Ich werfe den USA nicht vor, ein Polizeistaat zu sein. Ich sage lediglich, dass wir dabei sind, die Techniken so zu verfeinern, dass bei einem Missbrauch durchaus die Gefahr besteht, dass demokratische Länder zu Polizeistaaten mutieren könnten. Wir müssen genau hinschauen und aufpassen, dass die Privatsphäre der Menschen geachtet wird. Aber noch einmal: Wir sollten nicht panisch werden. Es gab in den USA viele Phasen, in denen führende Politiker versucht haben, Bürgerrechte massiv einzuschneiden. Das war unter Woodrow Wilson der Fall, der etwa die Rassentrennung im Militär wiedereinführte. Oder unter  dem US-Senator Joseph McCarthy, der im Kampf gegen den Kommunismus über die Stränge schlug. Auf all diese Zeiten folgte immer auch eine Phase der Verteidigung und der Erweiterung der Bürgerrechte. Ich sehe durchaus Tendenzen, dass dies auch dieses Mal der Fall ist.

Die Überwachungspraktiken der NSA

Das hört sich in Ihrem Buch ganz anders an. Da schreiben Sie, dass Sie dieses Mal skeptisch sind, dass es wieder einen Ausgleich gibt, dass die historische Regel nicht mehr gelten könnte.

Ich war skeptisch, als ich das Buch geschrieben habe. In den vergangenen Wochen aber mehrten sich die Anzeichen, dass es auch dieses Mal wieder einen Kreislauf geben könnte – und die Einschnitte der Bürgerrechte eingedämmt werden. Es gibt im US-Kongress sowohl von republikanischen, als auch von demokratischen Politikern Appelle, die Überwachung der Bürger einzuschränken. Das sind ermutigende Zeichen.
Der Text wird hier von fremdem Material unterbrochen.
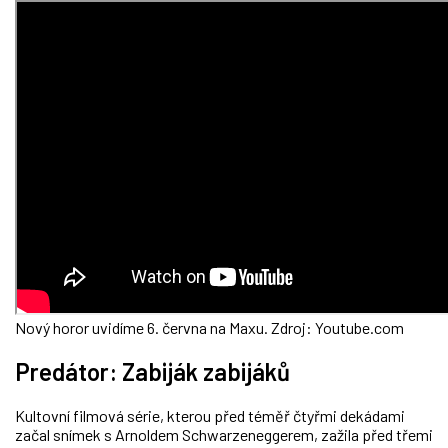
Nový horor uvidíme 6. června na Maxu. Zdroj: Youtube.com
Predátor: Zabiják zabijáků
Kultovní filmová série, kterou před téměř čtyřmi dekádami
začal snímek s Arnoldem Schwarzeneggerem, zažila před třemi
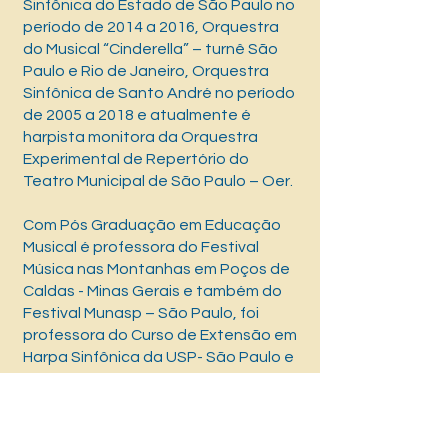
Sinfônica do Estado de São Paulo no
período de 2014 a 2016, Orquestra
do Musical “Cinderella” – turnê São
Paulo e Rio de Janeiro, Orquestra
Sinfônica de Santo André no período
de 2005 a 2018 e atualmente é
harpista monitora da Orquestra
Experimental de Repertório do
Teatro Municipal de São Paulo – Oer.
Com Pós Graduação em Educação
Musical é professora do Festival
Música nas Montanhas em Poços de
Caldas - Minas Gerais e também do
Festival Munasp – São Paulo, foi
professora do Curso de Extensão em
Harpa Sinfônica da USP- São Paulo e
do Curso de Licenciatura em Harpa
na Famosp – Faculdade Mozateum
de São Paulo.
Desenvolveu durante a pandemia um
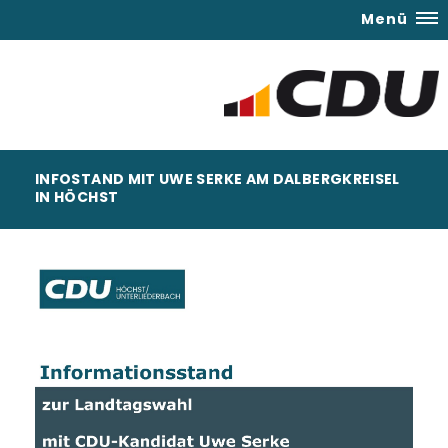
Menü
INFOSTAND MIT UWE SERKE AM DALBERGKREISEL
IN HÖCHST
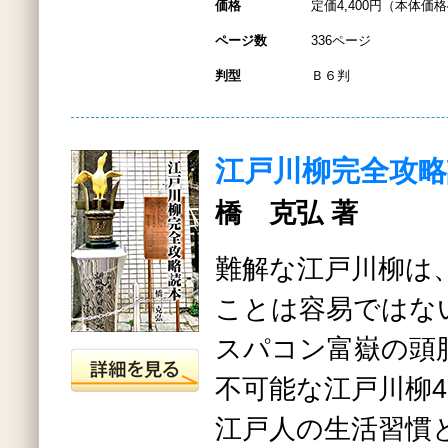
価格
定価4,400円（本体価格4
ページ数
336ページ
判型
Ｂ６判
江戸川柳完全攻略
橋 克弘 著
難解な江戸川柳は
ことは容易ではな
スパコン富嶽の頭
不可能な江戸川柳4
江戸人の生活習慣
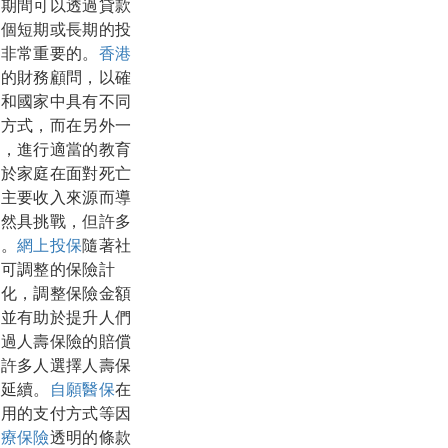
效期間可以透過貸款
一個短期或長期的投
是非常重要的。
香港
業的財務顧問，以確
化和國家中具有不同
財方式，而在另外一
上，進行適當的教育
助於家庭在面對死亡
去主要收入來源而導
仍然具挑戰，但許多
障。
網上投保
隨著社
供可調整的保險計
變化，調整保險金額
，並有助於提升人們
通過人壽保險的賠償
是許多人選擇人壽保
的延續。
自願醫保
在
費用的支付方式等因
醫療保險
透明的條款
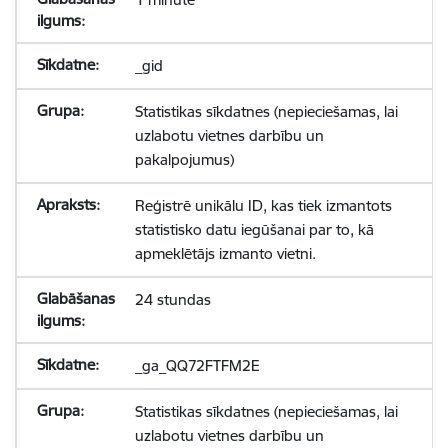
_gid
Statistikas sīkdatnes (nepieciešamas, lai
uzlabotu vietnes darbību un
pakalpojumus)
Reģistrē unikālu ID, kas tiek izmantots
statistisko datu iegūšanai par to, kā
apmeklētājs izmanto vietni.
24 stundas
_ga_QQ72FTFM2E
Statistikas sīkdatnes (nepieciešamas, lai
uzlabotu vietnes darbību un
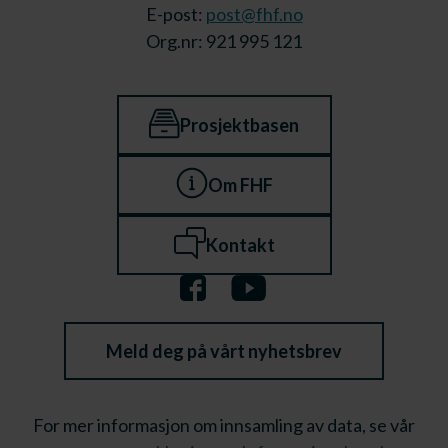
E-post:
post@fhf.no
Org.nr: 921 995 121
Prosjektbasen
Om FHF
Kontakt
Meld deg på vårt nyhetsbrev
For mer informasjon om innsamling av data, se vår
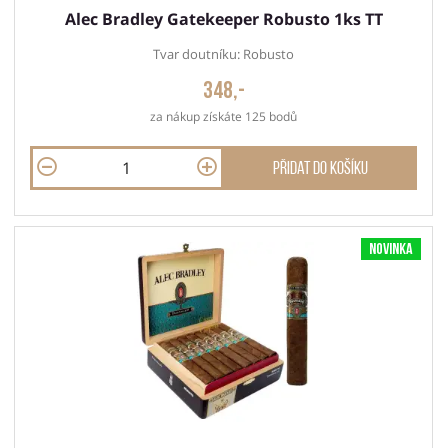
Alec Bradley Gatekeeper Robusto 1ks TT
Tvar doutníku: Robusto
348,-
za nákup získáte 125 bodů
Přidat do košíku
Novinka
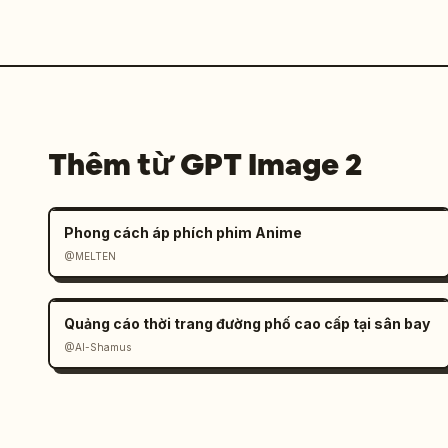
Thêm từ GPT Image 2
Phong cách áp phích phim Anime
@MELTEN
Quảng cáo thời trang đường phố cao cấp tại sân bay
@Al-Shamus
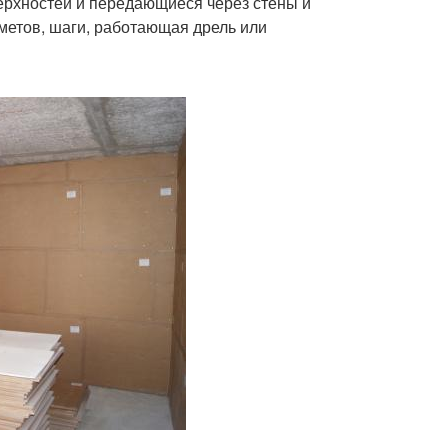
ерхностей и передающиеся через стены и
метов, шаги, работающая дрель или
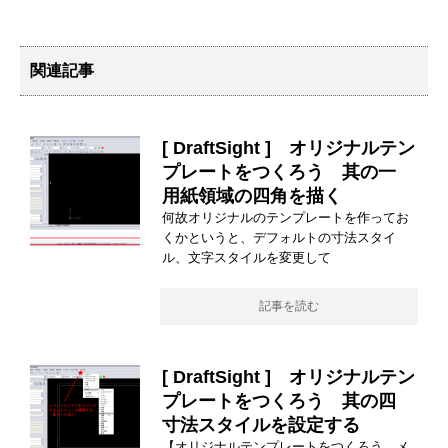
関連記事
[ DraftSight ] オリジナルテン
プレートをつくろう 其の一
用紙領域の四角を描く
何故オリジナルのテンプレートを作ってお
くかというと、デフォルトの寸法スタイ
ル、文字スタイルを変更して
記事を読む
[ DraftSight ] オリジナルテン
プレートをつくろう 其の四
寸法スタイルを設定する
【オリジナルテンプレートをつくろう メ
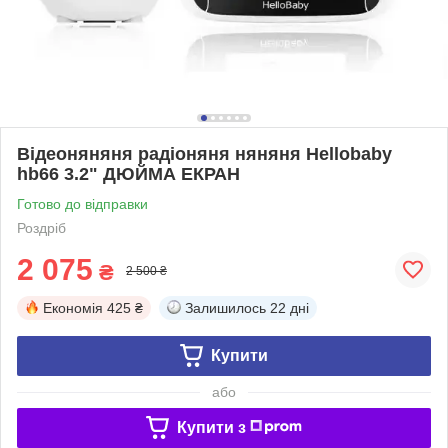
Відеоняняня радіоняня няняня Hellobaby
hb66 3.2" ДЮЙМА ЕКРАН
Готово до відправки
Роздріб
2 075
₴
2 500 ₴
Економія
425 ₴
Залишилось
22 дні
Купити
або
Купити з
Meine Skepsis hat sich also ein bisschen gelegt. 

Lassen Sie uns abschließend noch über den Klimawandel sprechen: Die globalen Treibhausgase steigen weiter. Was ist zu tun?

Wir müssen den Übergang zu einer kohlenstoffarmen Welt beschleunigen. Um das zu schaffen, schlage ich vor, eine wie auch immer geartete CO2-Steuer einzuführen, die den für die globale Erderwärmung verantwortlichen Treibhausgasemissionen einen angemessenen Marktpreis zuweist. Gekoppelt werden sollte das mit niedrigen Grenzwerten für die Emissionen.